Terminal Solution

Tiny Branson throws itself a lifeline with its online school.

The CSAP isn't the only place where cyber-education has struggled. Some online schools boast only a 60 percent course-passing rate. Monte Vista's McFadden recalls one high school senior who took six years to complete her studies. Littleton Schools superintended Stan Scheer, whose district offers online classes, notes that about half of his students taking such courses never finish them.

Even with the brightest students, figuring out how, exactly, to best transfer material from a computer into a child's mind remains a huge question mark. Online learning is so new that discovering what works and what doesn't is a trip into the unknown. While parents and educators may argue strenuously over how well public schools are doing their jobs, at least students know what to expect: a teacher and a pile of textbooks. With computers, 2,000 years of educational tradition are being thrown out the window.

"When we started, we had a terrible program," admits Jerri Stucky, principal of Alamosa High School and director of its 34-student cyber-school. "There is a wide range of quality out there. At first we thought, 'Well, the computer does it all!' But that's a misnomer. What doesn't work is sitting a kid in front of a computer and not interacting with anyone. And there are still lots of programs that just copy textbooks onto a computer."

 
Jing Tsong
 
Branson's 1923 school is home to 43 students.
Branson's 1923 school is home to 43 students.

"Five years ago, there was very little curriculum that you could buy that was worth using," adds Vilas's Hines. "We wrote our own the first year. The second year, we canned it and started over. It's real easy to bore kids to death." Add to that the difficulty of finding an electronic learning system that works for students with diverse needs. As is the case with most online schools, many of Vilas's students are public-school dropouts. About a quarter are girls with babies; 10 percent have to work while they attend school.

"Generally speaking," Hines says, "online curriculum isn't interactive enough; there's too much reading. And if our students didn't do it before they came to us, why would they do it now?"

The fact that online schools are still learning how to make their programs work can be seen in the vast differences in the operation of those schools. Branson says its 24-to-one student-to-teacher ratio works best, while the state's largest cyber-school, Colorado Virtual Academy (COVA), a K-8 charter school in Adams County, claims that its computer curriculum is so good that its student-teacher ratio, fifty to one, is sufficient.

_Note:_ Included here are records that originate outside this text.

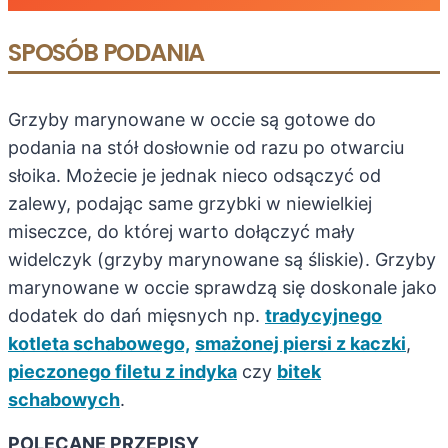
SPOSÓB PODANIA
Grzyby marynowane w occie są gotowe do
podania na stół dosłownie od razu po otwarciu
słoika. Możecie je jednak nieco odsączyć od
zalewy, podając same grzybki w niewielkiej
miseczce, do której warto dołączyć mały
widelczyk (grzyby marynowane są śliskie). Grzyby
marynowane w occie sprawdzą się doskonale jako
dodatek do dań mięsnych np.
tradycyjnego
kotleta schabowego,
smażonej piersi z kaczki
,
pieczonego filetu z indyka
czy
bitek
schabowych
.
POLECANE PRZEPISY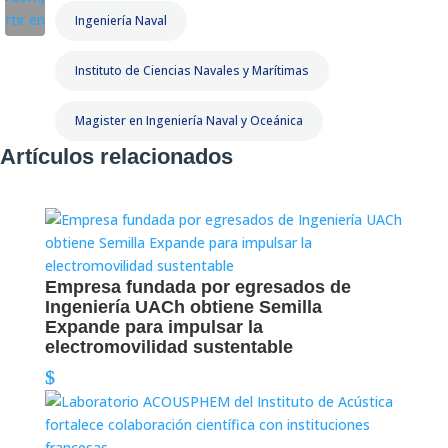
Ingeniería Naval
Instituto de Ciencias Navales y Marítimas
Magister en Ingeniería Naval y Oceánica
Artículos relacionados
Empresa fundada por egresados de
Ingeniería UACh obtiene Semilla
Expande para impulsar la
electromovilidad sustentable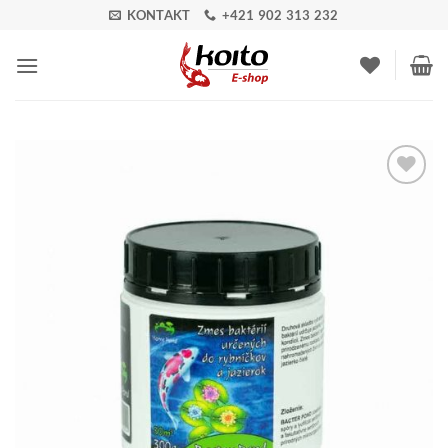
Skip
KONTAKT
+421 902 313 232
to
content
Pridať do
zoznamu
obľúbených!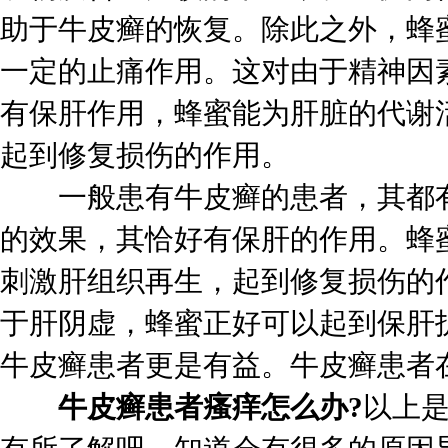
助于牛皮癣的恢复。除此之外，蜂
一定的止痛作用。这对由于精神因
有保肝作用，蜂蜜能为肝脏的代谢
起到修复损伤的作用。
一般患有牛皮癣的患者，其都有
的效果，其恰好有保肝的作用。蜂
刺激肝组织再生，起到修复损伤的
于肝阴虚，蜂蜜正好可以起到保肝
牛皮癣患者更是有益。牛皮癣患者
牛皮癣患者瘙痒怎么办?
以上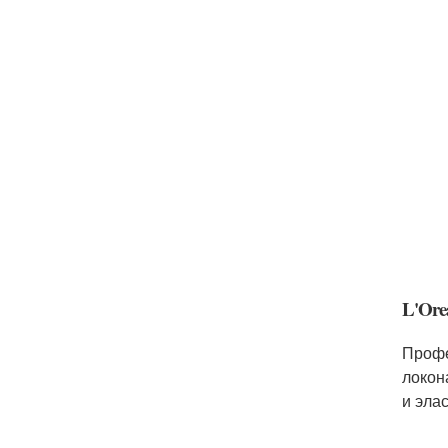
L'Ore
Проф
локон
и эла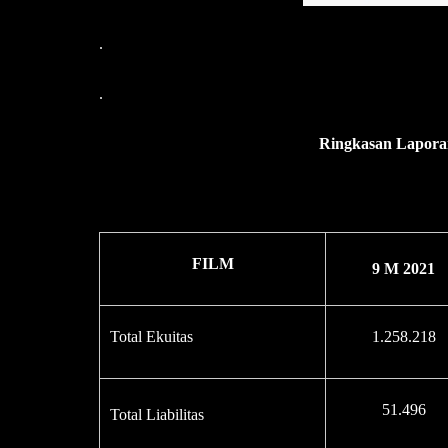
.
.
Ringkasan Lapor
FILM
9 M 2021
Total Ekuitas
1.258.218
51.496
Total Liabilitas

"We're more high-tech; they're more high-touch," says COVA principal Kin Griffith, by way of explaining his less teacher-intensive approach. COVA also requires that its teachers contact students a minimum of once every other week; at Branson, it's once a week. "The COVA teacher is really a coach or supervisor for the student's parent," notes one administrator.

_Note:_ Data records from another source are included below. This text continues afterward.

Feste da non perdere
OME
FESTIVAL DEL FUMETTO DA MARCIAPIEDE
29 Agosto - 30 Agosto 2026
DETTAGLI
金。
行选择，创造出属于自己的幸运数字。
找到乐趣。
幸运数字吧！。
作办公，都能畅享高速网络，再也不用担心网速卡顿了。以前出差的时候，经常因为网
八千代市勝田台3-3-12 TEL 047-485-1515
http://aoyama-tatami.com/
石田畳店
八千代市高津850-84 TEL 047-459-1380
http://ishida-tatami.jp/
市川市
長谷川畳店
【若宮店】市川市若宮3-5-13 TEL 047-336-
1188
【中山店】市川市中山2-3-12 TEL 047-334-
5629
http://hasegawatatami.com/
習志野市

Monte Vista, meanwhile, the grandfather of Colorado's online schools, has decided to keep more of the traditional school in its online program. "We still use teachers; we don't use software to educate our children," says program director Alan McFadden. While other cyber-schools use teachers working out of their homes, for instance, Monte Vista's online teachers remain on site: "Our teachers come into this building every day with a tie on. We're a community, not just a service."

"In some ways, [the variety of approaches] raises concerns about quality assurance," concedes Stevan Kalmon, a senior planning consultant for the Colorado Department of Education's Educational Technology Center. As a state, he says, "we're subsidizing this learning experience without really knowing if it's a quality one."

Even though cyber-schools are a new breed of educational animal, they have been, by necessity, forced to work within an already firmly established educational system. The clash between the two learning methods has ripped plenty of fault lines. One topic that has generated a huge amount of discussion recently, for example, is special education.

In many important ways, online schools are the perfect forum for handicapped students, who represent one of the fastest-growing segments of the online student body. Learning out of the home can make life easier for handicapped pupils unable to navigate the physical challenges and social perils of regular schools. Yet many such students also require plenty of one-on-one attention from educational specialists, such as speech and hearing pathologists, which can't be delivered over a computer.

The issue is how to pay for these services. So far, most cyber-schools have billed the school districts where the students live -- a system permitted by state law. The costs can easily rise to thousands of dollars per student, though. As a result, many "old school"administrators are becoming more and more unhappy with the arrangement.

"What we're doing is applying old ideas to new concepts, and they just don't work," argues Littleton's Scheer, who has fought against the payments. He argues that cyber-schools should have to educate all of their students, including special-ed students, using the $5,511 per pupil they collect from the state -- just as other public schools do. Billing extra for services like special education, he says, is double dipping.

Yet the whole idea of what it costs to educate a student over the Internet is a bit of a mystery. Stucky, of Alamosa, says her figures show it costs about $7,200 per student per year to educate a child electronically. Tim Snyder, of Colorado Online Learning, counters that his research shows the figure is less than $5,000.